Bu pankartlar miting alanındaki polislerce apar topar toplanmış, basından takip edebildiğimiz kadarıyla bu pankartları açanlar da hemen gözaltına alınmışlardı. Gerek AKP’li siyasiler, gerekse de AKP’nin tüm yandaş medyası bağırmaya başladı, bunlar haindi, Türkiye’nin kötülüğünü isteyen yalancılardı, bunlara itibar edilmemeliydi v.s. Yandaş Akit Gazetesi kocaman manşet atmıştı; “İsrail ile ticaret koca bir yalan” diyerek. Ancak çok enteresandır ki bu manşet 8 Nisan 2024’de atılmasına rağmen AKP hükümeti İsrail ile ticareti kısıtlama kararını haberden 1 gün sonra, 9 Nisan tarihinde alarak bu yandaş gazeteyi adeta çamura gömmüştü! Yandaşın ‘yalancı mumu’ ancak 1 gün dayanabilmişti, yalanlayan ise bizzat yalakalığını yaptığı AKP hükümetinin ta kendisiydi.

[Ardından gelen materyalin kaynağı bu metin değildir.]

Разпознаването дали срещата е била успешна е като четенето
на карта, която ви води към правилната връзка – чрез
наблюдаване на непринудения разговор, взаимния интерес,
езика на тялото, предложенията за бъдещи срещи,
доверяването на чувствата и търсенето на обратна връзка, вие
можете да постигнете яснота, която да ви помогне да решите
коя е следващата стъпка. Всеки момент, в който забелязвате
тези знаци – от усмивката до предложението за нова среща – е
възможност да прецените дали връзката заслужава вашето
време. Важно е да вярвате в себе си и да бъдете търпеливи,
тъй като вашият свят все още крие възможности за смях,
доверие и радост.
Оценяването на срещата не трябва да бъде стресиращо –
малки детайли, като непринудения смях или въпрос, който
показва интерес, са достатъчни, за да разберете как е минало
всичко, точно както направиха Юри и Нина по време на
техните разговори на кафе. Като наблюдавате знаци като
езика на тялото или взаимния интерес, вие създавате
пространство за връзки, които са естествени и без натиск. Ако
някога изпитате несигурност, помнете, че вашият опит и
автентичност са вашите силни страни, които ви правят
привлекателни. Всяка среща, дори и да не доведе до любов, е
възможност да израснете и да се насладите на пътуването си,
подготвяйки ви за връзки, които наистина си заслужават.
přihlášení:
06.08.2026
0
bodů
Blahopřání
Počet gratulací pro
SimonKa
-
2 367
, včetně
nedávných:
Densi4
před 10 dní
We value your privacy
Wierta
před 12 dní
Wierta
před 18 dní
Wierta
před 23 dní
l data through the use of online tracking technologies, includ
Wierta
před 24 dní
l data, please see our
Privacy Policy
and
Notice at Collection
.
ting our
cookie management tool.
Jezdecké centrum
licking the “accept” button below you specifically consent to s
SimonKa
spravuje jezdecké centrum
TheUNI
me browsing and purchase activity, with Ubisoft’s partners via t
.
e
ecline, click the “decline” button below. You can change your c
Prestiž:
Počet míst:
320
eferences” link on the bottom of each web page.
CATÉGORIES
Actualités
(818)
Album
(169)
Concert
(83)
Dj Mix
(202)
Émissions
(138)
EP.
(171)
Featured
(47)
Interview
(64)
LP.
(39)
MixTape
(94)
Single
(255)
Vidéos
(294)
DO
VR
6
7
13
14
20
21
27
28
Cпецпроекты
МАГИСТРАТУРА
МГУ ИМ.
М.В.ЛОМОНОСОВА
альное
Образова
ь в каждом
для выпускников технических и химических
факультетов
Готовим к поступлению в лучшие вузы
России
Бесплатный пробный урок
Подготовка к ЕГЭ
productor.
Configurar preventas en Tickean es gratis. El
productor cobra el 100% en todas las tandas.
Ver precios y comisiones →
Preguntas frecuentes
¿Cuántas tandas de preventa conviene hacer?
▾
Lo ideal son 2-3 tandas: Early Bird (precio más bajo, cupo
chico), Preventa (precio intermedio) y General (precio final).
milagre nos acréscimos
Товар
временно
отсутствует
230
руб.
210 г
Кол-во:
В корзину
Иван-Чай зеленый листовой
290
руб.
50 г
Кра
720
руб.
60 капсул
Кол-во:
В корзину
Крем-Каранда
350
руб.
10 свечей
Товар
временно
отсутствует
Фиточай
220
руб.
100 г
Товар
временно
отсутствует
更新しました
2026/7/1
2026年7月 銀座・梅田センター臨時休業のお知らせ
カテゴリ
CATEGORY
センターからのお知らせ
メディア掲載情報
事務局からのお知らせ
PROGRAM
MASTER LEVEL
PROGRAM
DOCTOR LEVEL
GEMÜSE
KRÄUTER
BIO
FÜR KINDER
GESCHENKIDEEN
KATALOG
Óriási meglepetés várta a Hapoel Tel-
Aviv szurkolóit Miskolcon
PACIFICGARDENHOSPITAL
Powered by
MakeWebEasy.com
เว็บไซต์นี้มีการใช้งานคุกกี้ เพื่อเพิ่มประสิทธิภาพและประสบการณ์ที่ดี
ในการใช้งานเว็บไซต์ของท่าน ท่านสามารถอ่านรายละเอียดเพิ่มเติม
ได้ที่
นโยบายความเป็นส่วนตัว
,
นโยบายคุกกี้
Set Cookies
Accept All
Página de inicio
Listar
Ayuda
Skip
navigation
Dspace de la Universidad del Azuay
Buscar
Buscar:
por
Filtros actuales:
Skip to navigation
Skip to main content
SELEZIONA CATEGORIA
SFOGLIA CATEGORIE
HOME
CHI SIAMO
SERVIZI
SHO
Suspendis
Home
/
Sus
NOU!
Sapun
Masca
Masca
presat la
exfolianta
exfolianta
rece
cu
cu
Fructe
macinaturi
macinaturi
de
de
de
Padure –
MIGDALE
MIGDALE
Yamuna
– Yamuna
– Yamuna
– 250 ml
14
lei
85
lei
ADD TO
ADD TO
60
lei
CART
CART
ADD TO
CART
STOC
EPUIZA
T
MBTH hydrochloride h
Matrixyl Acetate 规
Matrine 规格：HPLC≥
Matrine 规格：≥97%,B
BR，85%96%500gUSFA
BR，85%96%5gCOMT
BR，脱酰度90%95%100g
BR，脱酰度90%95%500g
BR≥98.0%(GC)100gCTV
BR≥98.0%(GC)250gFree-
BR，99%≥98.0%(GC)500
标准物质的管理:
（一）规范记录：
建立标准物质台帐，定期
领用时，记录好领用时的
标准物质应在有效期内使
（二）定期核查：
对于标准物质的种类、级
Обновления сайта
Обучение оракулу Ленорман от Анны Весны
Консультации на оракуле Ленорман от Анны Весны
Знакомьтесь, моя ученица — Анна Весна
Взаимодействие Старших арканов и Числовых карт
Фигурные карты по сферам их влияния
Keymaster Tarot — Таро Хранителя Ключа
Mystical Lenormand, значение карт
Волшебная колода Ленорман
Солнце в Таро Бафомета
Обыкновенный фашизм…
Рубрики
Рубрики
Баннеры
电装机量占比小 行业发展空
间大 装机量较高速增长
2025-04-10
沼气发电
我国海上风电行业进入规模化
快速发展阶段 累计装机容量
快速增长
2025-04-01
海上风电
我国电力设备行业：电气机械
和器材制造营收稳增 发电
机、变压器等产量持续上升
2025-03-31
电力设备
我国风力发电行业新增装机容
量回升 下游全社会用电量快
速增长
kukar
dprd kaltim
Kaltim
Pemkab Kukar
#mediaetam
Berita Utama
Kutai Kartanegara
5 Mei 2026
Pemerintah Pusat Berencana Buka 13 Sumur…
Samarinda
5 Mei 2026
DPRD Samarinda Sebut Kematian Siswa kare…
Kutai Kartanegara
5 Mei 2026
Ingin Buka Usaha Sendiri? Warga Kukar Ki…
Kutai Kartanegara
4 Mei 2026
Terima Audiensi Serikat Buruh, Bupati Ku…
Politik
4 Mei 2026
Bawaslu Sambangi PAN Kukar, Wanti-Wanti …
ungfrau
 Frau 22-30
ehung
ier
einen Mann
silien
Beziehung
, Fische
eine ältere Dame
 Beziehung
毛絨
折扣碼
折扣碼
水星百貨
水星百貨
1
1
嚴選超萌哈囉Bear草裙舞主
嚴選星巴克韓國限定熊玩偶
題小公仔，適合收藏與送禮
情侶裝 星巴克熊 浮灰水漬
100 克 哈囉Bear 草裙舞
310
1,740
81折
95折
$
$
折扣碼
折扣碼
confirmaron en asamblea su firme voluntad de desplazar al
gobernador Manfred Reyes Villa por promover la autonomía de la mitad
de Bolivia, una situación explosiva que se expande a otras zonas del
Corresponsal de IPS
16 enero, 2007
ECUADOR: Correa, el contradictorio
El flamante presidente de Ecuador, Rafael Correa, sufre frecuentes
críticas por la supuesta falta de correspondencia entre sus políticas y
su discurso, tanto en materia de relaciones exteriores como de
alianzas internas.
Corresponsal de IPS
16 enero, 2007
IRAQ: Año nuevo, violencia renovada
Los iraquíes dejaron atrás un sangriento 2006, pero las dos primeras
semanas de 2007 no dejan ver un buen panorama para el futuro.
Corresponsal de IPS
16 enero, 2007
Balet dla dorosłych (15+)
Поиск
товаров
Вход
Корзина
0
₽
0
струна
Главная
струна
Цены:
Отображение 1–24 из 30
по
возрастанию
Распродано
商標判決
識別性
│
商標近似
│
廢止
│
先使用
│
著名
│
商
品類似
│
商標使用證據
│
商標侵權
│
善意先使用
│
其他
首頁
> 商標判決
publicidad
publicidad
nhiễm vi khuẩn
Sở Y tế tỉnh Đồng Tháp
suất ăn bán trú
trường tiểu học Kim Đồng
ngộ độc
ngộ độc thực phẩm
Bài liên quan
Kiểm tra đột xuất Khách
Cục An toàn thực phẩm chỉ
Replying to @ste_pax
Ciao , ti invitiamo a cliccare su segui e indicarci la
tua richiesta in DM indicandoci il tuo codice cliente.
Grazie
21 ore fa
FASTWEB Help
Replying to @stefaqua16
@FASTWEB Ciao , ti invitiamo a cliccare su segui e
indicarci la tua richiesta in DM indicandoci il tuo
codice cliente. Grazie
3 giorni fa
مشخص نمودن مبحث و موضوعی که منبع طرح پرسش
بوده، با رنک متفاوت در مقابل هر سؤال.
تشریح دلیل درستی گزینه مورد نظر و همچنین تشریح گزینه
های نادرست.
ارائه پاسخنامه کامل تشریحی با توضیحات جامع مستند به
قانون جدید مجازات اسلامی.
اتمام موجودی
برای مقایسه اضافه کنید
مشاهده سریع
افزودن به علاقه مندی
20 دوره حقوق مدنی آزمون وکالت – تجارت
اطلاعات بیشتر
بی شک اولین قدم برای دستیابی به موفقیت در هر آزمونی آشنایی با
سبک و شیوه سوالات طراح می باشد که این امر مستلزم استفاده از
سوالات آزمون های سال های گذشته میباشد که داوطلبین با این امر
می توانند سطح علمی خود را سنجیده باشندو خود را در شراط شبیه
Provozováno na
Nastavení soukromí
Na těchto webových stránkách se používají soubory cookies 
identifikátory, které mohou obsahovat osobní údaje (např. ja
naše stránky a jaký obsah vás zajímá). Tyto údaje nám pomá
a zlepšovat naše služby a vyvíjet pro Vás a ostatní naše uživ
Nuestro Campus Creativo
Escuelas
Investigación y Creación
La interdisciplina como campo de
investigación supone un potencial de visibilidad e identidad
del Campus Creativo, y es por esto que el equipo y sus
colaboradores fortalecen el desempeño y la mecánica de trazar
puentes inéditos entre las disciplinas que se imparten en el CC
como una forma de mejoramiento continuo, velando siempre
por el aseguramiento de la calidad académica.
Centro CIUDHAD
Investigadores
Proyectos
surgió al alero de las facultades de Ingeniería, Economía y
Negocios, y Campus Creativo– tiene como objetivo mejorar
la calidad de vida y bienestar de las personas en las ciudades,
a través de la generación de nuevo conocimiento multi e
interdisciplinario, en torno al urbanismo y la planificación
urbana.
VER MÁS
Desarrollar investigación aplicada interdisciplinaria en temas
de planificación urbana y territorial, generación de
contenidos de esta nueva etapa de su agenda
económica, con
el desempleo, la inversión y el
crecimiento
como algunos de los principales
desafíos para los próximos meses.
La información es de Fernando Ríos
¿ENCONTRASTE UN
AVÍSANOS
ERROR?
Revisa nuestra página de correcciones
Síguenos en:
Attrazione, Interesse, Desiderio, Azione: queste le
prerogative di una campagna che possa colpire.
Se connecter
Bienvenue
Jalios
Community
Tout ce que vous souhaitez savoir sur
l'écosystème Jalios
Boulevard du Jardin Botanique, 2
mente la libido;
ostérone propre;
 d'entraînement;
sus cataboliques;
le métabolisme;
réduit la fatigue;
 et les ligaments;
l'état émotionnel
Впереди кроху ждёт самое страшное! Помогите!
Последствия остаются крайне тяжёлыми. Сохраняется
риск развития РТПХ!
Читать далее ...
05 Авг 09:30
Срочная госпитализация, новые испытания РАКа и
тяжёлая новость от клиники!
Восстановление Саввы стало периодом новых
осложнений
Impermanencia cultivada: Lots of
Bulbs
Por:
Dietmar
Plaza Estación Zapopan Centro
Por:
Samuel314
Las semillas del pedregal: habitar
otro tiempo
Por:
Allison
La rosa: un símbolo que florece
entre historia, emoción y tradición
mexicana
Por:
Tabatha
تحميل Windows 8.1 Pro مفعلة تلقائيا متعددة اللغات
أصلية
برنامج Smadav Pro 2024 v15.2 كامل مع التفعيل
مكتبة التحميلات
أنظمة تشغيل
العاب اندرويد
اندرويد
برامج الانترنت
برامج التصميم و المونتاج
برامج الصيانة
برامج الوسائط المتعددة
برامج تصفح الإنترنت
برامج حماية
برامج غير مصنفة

Yazı dizimizin bir sonraki bölümlerde ticari kısıtlama kararı alınıncaya kadar AKP hükümeti ile İsrail arasında aylardır devam etmiş olan ticari ilişki neticesinde, binlerce masum çoluk, çocuk, kadın, yaşlı demeden Müslüman Filistinliyi acımasızca katleden İsrail halkının ve ordusunun pek çok ihtiyaçlarının AKP Hükümetince nasıl karşılanmış olduğuna dair öne sürülen iddiaların detaylarına gireceğiz. Rahmetli Necmettin Erbakan’ın Milli Görüş çizgisinin devamı olduğu iddiasında olan iki parti vardır.  AKP’yi saymıyorum çünkü Sayın Erdoğan, her ne kadar seçim zamanları tekrar bu kozu kullanma denemelerine girmiş olsa da AKP’yi kurarken Milli Görüş gömleğini artık çıkardıklarını bizzat kendisi söylemişti. Milli Görüş halefi oldukları iddiasındaki iki partiden birisi genel seçimlerde Cumhur İttifakı içinde yer alan Yeni Refah Partisi diğeri de önceki seçimde Millet İttifakında yer alan Saadet Partisi’dir. Ancak ikisinin de ortak noktası AKP’yi ve Sayın Erdoğan’ı perde arkasında İsrail ile yakın ilişkiler içinde olmakla itham etmek. Bu da YRP’nin yerel seçimlerde bu kez Cumhur İttifakı içerisinde yer almama gerekçelerinden en önemlisiydi. Bu bağlamda, yazı dizimizin devamında yerel seçimlerin kazanan yıldızlarından Yeniden Refah Partisi Genel Başkanı Sayın Fatih Erbakan’ın bilhassa AKP-İsrail ticari ilişkileri üzerinden sert eleştiriler yaparak Cumhur İttifakına destek vermeyişini inceleyecek, YRP eski Genel Başkanı rahmetli Necmettin Erbakan’ın da AKP’ye İsrail orijininde yaptığı sert AKP-Siyonizm eleştirilerini de İsrail ile bugüne kadar devam ettiği ortaya çıkan ve kamuoyunda yoğun tepki ve eleştiriler alan güncel ticari ilişki krizi odağında hatırlayıp incelemeye çalışacağız.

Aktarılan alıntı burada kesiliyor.